- **REQUIREMENT**:
Below are entries; count each line that holds the word "Нальчик" and report the number without any other words.

- **RECORDS FOR PROCESSING**:
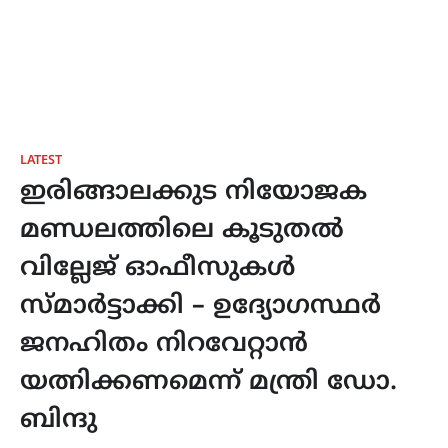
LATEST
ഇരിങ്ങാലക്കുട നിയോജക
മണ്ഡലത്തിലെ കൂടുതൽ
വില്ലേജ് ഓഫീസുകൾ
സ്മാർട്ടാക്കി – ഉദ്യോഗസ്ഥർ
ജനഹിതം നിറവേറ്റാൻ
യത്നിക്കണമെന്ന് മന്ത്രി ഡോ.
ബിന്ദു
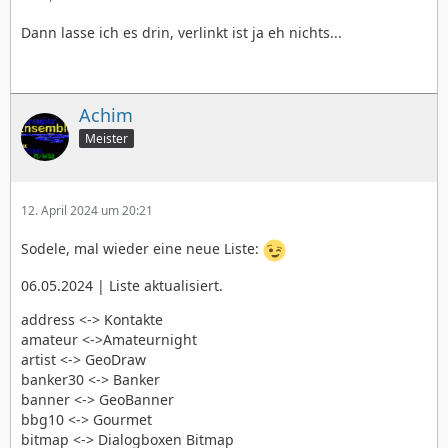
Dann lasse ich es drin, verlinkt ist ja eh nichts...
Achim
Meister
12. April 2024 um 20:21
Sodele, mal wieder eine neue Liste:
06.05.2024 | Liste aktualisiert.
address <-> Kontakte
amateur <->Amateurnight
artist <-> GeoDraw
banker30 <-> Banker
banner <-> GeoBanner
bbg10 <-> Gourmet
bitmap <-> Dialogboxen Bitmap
--
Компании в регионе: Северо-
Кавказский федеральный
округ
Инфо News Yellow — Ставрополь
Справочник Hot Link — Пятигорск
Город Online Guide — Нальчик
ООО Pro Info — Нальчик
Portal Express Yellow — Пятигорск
==
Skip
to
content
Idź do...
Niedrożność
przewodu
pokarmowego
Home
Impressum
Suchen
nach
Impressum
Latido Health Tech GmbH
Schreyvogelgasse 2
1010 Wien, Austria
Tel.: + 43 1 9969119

- **YOUR RESPONSE**:
2